═══ The data ═══

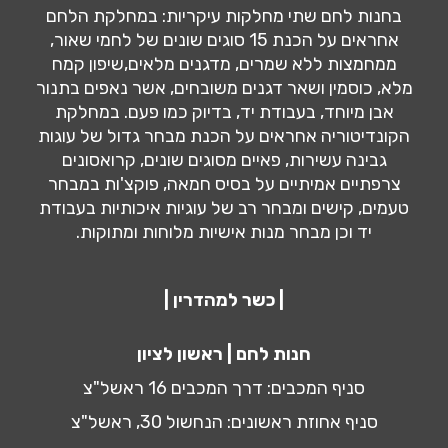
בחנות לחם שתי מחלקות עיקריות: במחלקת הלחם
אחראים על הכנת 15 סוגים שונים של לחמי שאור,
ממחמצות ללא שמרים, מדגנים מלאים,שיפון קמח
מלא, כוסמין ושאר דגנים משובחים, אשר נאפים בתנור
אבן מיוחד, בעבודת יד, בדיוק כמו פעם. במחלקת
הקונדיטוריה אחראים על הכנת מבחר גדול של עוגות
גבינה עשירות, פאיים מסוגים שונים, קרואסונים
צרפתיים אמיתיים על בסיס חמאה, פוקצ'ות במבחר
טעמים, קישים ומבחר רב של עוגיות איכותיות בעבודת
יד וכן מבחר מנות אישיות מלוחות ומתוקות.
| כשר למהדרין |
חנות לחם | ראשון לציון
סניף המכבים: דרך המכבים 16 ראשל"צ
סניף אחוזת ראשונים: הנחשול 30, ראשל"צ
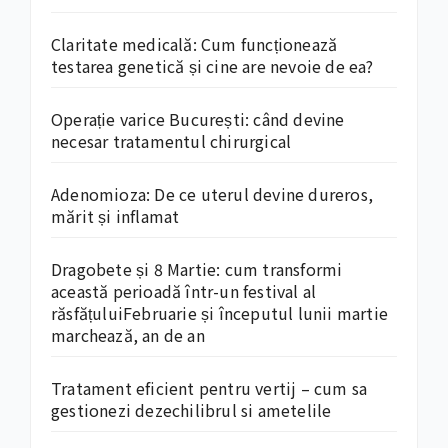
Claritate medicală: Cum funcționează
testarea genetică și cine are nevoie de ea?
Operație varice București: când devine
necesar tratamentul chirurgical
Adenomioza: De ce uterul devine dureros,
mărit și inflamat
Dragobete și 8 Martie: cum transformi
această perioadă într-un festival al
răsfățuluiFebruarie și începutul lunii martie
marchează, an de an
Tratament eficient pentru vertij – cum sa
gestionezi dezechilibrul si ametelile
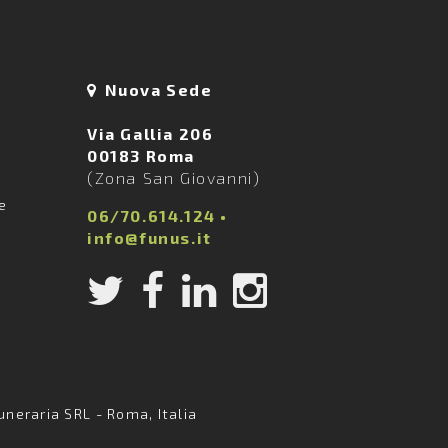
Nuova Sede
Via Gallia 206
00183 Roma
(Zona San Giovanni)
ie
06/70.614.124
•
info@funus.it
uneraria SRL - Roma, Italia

═══

## Task description
Exact repetition of the data is needed, with no images retained.

## The completed task
בחנות לחם שתי מחלקות עיקריות: במחלקת הלחם
אחראים על הכנת 15 סוגים שונים של לחמי שאור,
ממחמצות ללא שמרים, מדגנים מלאים,שיפון קמח
מלא, כוסמין ושאר דגנים משובחים, אשר נאפים בתנור
אבן מיוחד, בעבודת יד, בדיוק כמו פעם. במחלקת
הקונדיטוריה אחראים על הכנת מבחר גדול של עוגות
גבינה עשירות, פאיים מסוגים שונים, קרואסונים
צרפתיים אמיתיים על בסיס חמאה, פוקצ'ות במבחר
טעמים, קישים ומבחר רב של עוגיות איכותיות בעבודת
יד וכן מבחר מנות אישיות מלוחות ומתוקות.
| כשר למהדרין |
חנות לחם | ראשון לציון
סניף המכבים: דרך המכבים 16 ראשל"צ
סניף אחוזת ראשונים: הנחשול 30, ראשל"צ
Claritate medicală: Cum funcționează
testarea genetică și cine are nevoie de ea?
Operație varice București: când devine
necesar tratamentul chirurgical
Adenomioza: De ce uterul devine dureros,
mărit și inflamat
Dragobete și 8 Martie: cum transformi
această perioadă într-un festival al
răsfățuluiFebruarie și începutul lunii martie
marchează, an de an
Tratament eficient pentru vertij – cum sa
gestionezi dezechilibrul si ametelile
Nuova Sede
Via Gallia 206
00183 Roma
(Zona San Giovanni)
ie
06/70.614.124
•
info@funus.it
uneraria SRL - Roma, Italia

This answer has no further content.